** The problem **
Pull every line that includes the word "Samsung" out of the data below and copy it.

(Page-level text extractions)
=== Begin Enclosure ===

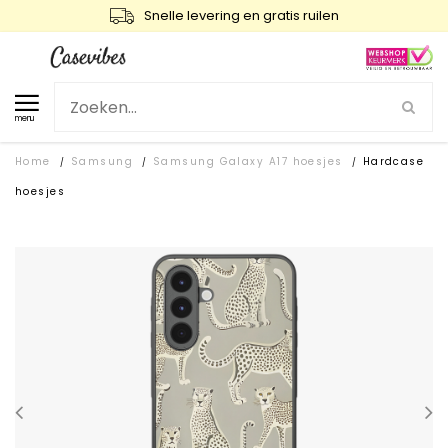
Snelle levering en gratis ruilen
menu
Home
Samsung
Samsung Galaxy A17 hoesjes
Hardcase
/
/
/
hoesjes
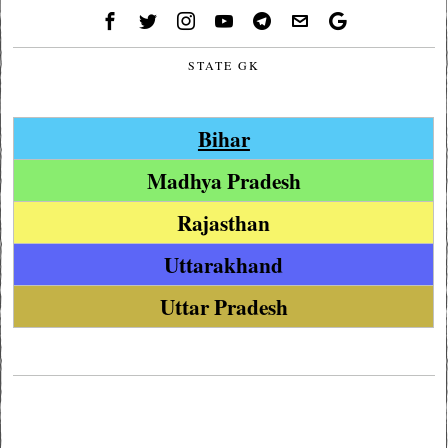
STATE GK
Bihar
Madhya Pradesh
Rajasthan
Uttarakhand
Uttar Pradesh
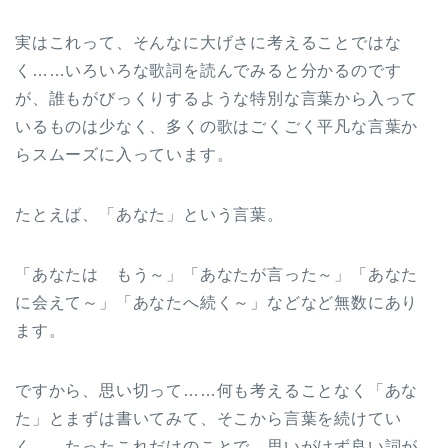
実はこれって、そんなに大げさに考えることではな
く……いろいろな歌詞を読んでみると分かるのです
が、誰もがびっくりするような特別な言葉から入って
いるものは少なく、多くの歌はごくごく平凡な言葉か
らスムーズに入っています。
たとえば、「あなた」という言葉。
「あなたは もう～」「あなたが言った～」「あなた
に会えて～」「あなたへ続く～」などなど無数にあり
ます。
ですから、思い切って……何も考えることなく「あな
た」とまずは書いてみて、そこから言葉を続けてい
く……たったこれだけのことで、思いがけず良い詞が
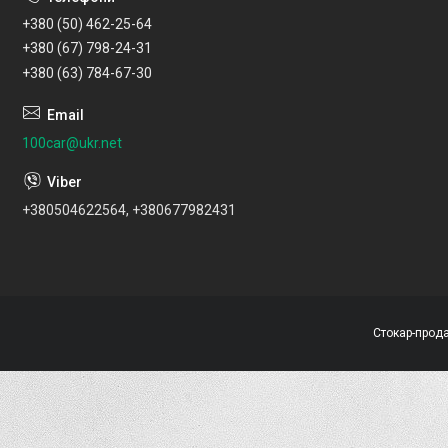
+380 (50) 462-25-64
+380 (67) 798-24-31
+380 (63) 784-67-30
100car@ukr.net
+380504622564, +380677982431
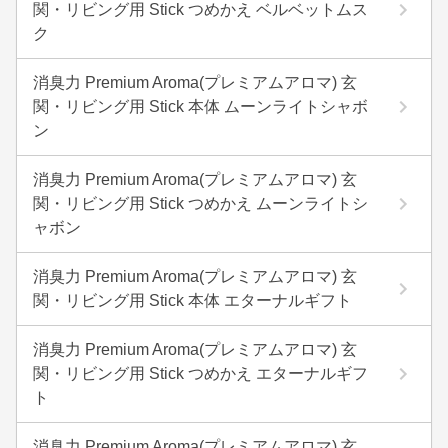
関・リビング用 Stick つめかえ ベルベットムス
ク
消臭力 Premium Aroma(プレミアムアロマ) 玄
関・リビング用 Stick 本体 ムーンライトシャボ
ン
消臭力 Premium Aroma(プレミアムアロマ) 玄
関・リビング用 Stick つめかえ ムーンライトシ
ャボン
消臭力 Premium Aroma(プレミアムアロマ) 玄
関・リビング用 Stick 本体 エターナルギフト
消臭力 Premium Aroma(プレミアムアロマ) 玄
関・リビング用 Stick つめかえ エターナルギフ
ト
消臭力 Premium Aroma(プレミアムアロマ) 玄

=== End Enclosure ===
=== Begin Enclosure ===

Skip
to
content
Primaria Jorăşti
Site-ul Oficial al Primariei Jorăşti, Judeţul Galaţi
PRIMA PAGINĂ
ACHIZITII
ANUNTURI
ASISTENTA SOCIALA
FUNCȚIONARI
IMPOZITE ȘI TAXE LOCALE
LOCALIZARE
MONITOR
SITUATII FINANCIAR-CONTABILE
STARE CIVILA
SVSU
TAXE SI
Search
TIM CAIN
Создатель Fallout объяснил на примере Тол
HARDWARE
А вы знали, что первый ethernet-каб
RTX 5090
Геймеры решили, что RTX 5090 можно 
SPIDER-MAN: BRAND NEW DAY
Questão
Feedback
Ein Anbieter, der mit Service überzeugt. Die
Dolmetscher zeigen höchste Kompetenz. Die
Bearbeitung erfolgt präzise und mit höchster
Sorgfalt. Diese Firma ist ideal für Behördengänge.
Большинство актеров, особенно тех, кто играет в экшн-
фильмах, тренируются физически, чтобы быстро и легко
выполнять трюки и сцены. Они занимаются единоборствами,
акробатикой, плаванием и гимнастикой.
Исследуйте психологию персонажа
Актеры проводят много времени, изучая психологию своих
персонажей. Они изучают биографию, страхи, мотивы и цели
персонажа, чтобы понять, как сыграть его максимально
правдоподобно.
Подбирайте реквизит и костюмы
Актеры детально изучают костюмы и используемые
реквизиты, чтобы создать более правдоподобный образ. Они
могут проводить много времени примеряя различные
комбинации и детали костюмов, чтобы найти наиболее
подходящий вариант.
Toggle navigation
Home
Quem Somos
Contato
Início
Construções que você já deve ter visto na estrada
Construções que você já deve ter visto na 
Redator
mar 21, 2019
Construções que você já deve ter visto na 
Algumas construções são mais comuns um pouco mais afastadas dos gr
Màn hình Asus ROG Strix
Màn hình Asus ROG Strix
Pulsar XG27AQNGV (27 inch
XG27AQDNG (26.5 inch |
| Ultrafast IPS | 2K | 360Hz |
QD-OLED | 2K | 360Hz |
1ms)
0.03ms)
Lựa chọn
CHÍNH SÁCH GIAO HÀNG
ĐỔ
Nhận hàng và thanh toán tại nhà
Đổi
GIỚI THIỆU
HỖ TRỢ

=== End Enclosure ===
=== Begin Enclosure ===

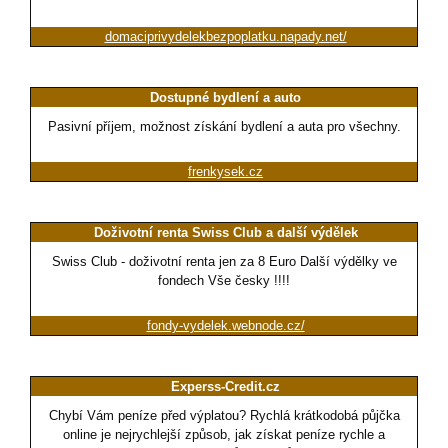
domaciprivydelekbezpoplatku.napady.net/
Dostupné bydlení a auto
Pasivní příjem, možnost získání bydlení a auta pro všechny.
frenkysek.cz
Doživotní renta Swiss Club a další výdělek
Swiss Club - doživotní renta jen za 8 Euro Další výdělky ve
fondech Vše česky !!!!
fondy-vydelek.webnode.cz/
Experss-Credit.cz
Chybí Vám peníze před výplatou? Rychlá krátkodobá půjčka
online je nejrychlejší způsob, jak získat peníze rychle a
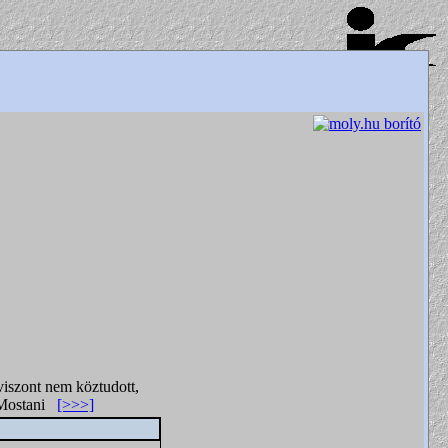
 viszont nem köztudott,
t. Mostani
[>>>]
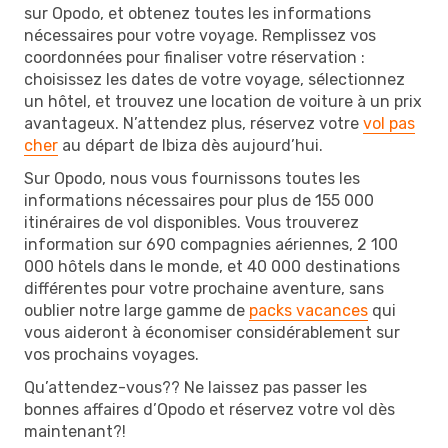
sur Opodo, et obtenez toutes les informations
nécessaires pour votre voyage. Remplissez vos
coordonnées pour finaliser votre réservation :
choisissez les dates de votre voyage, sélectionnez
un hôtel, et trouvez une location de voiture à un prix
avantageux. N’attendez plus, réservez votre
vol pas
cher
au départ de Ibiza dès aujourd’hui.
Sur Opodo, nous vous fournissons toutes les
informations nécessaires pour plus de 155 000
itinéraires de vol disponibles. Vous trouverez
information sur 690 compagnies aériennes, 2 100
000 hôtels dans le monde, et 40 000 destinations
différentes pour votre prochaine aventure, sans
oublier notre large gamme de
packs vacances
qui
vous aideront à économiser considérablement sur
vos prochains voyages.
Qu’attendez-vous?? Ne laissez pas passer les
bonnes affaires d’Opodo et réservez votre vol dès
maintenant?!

=== End Enclosure ===

** Result of the task **
Samsung
Samsung Galaxy A17 hoesjes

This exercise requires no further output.